Square wave or sine wave inverter?
Has anyone had problems using a square-wave inverter to charge laptop batteries?

I know not to run things with motors on square waves inverters, but I thought square waves were fine for batteries until I fried the battery pack for my DeWalt drill. Now I'm gunshy of charging the laptops (a Compaq and a Gateway). Thoughts, please?

-Dan (Eryka's other half)

Fareast 05-01-2008 08:13 AM

I have a mod sine wave ProWatt inverter and was hoping that I would be able to charge my Ryobi tool batteries.

Mike and Paula
S/V Tivoli

JimsCAL 05-01-2008 08:16 AM

I have used a modified sine wave inverter with my Acer laptop charger and had no problems.

lbdavis 05-01-2008 10:56 AM

I would be very hesitant about using a square wave on a computer. Computers are very sensitive pieces of electronics that really like a flow of clean current.

eryka 05-01-2008 11:16 AM


Originally Posted by lbdavis (Post 307838)
I would be very hesitant about using a square wave on a computer. Computers are very sensitive pieces of electronics that really like a flow of clean current.

Agreed. Because it's a laptop battery, rather than directly powering a desktop. I wonder if that mitigates the odd wave shape? I'm thinking of doing whatever business we have on the computer, usually working off its battery, then shutting the lid and plugging it in to recharge. Would that be safer?

artbyjody 05-01-2008 11:23 AM

I have used both types - you'll be fine either way. Most laptop power bricks have wide tolerances for input as they do their own cleaning and conversion for the dc. However, the Sine Wave will be more efficient and therefore theoretically require less draw from your batteries. Other than that go for it...

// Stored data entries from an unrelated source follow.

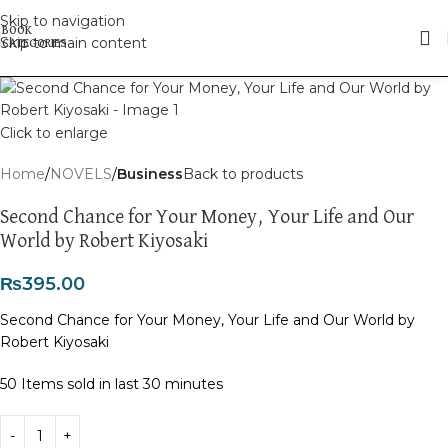
Skip to navigation
Skip to main content
Click to enlarge
Home
NOVELS
Business
Back to products
Second Chance for Your Money, Your Life and Our
World by Robert Kiyosaki
₨
395.00
Second Chance for Your Money, Your Life and Our World by
Robert Kiyosaki
50
Items sold in last 30 minutes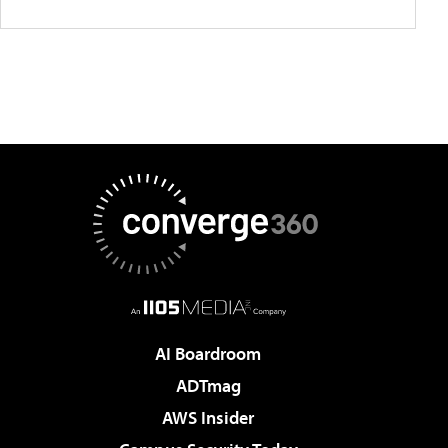
AI Boardroom
ADTmag
AWS Insider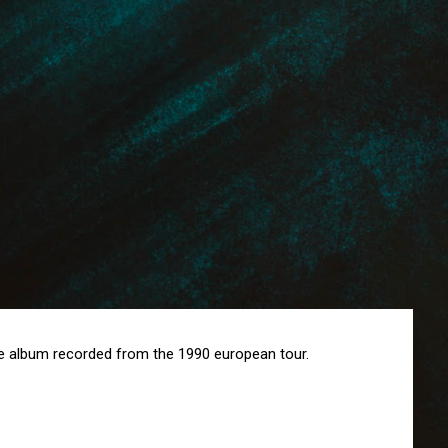
ive album recorded from the 1990 european tour.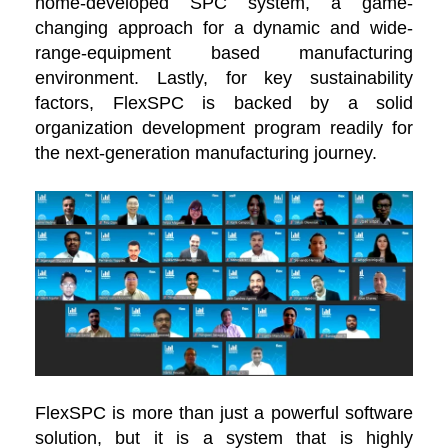
home-developed SPC system, a game-
changing approach for a dynamic and wide-
range-equipment based manufacturing
environment. Lastly, for key sustainability
factors, FlexSPC is backed by a solid
organization development program readily for
the next-generation manufacturing journey.
FlexSPC is more than just a powerful software
solution, but it is a system that is highly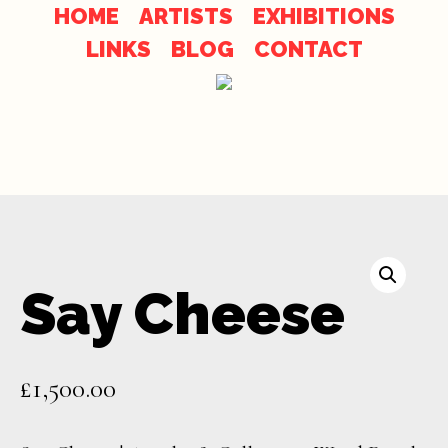
Skip
Skip
HOME
ARTISTS
EXHIBITIONS
to
LINKS
BLOG
CONTACT
links
content
Say Cheese
£
1,500.00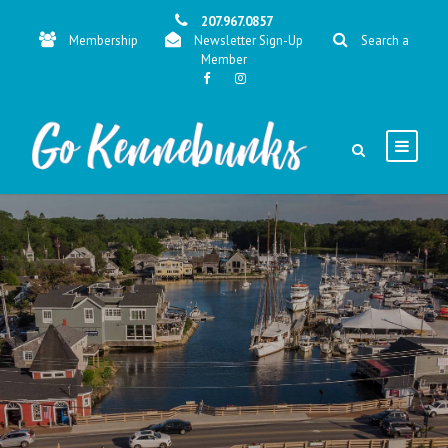
207.967.0857
Membership
Newsletter Sign-Up
Search a
Member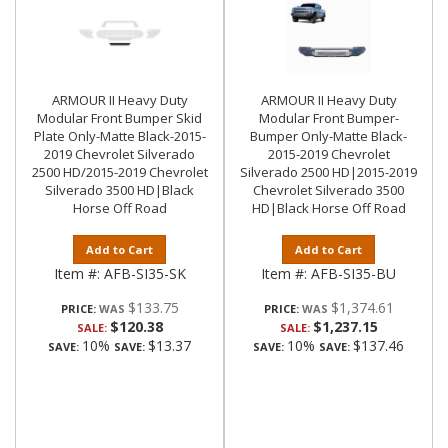
ARMOUR II Heavy Duty
ARMOUR II Heavy Duty
Modular Front Bumper Skid
Modular Front Bumper-
Plate Only-Matte Black-2015-
Bumper Only-Matte Black-
2019 Chevrolet Silverado
2015-2019 Chevrolet
2500 HD/2015-2019 Chevrolet
Silverado 2500 HD|2015-2019
Silverado 3500 HD|Black
Chevrolet Silverado 3500
Horse Off Road
HD|Black Horse Off Road
Add to Cart
Add to Cart
Item #:
AFB-SI35-SK
Item #:
AFB-SI35-BU
$133.75
$1,374.61
PRICE:
PRICE:
$120.38
$1,237.15
SALE:
SALE:
10%
$13.37
10%
$137.46
SAVE:
SAVE:
SAVE:
SAVE:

Fareast 05-01-2008 11:26 AM

Other than Dan, has anyone had any expierence with charging tool batteries, for drills, saws etc?

Mike & Paula
S/V Tivoli

camaraderie 05-01-2008 11:27 AM

I used a MSW inverter for years to power my on board laptops and charge my cordless screwdriver with no issues. The PC's AC/DC "brick" takes care of any concerns about power.
Of course, I'd use a decent inverter and not some cheesy auto store model, but the computer stores would not be selling these inverters if they didn't work and were blowing up the PC's they this one from TigerDirect:

hellosailor 05-01-2008 04:51 PM

The answer is "it all depends". On precisely what circuitry is inside whatever you are trying to run. Some things, like light bulbs, are a purely resistive load and they don't care about sine-vs-square waves. Other devices with motors or inductors canget terribly upset about square wave.

And laptop batteries these days--including Compaq--are not batteries at all. The battery pack has a fairly complex charge control circuit board in it, with more electronics than the typical 'transistor' radio or other small appliance.

If you can't contact whoever makes your power adapter (brick, etc.) and you can't find out if square wave is safe for it, assume it isn't, unless you know exactly what is inside.

Idiens 05-01-2008 06:16 PM

I've taken to running my PCs off DC/DC converters.

Mainly because I can't make up my mind what size and type of inverter is the best choice.;)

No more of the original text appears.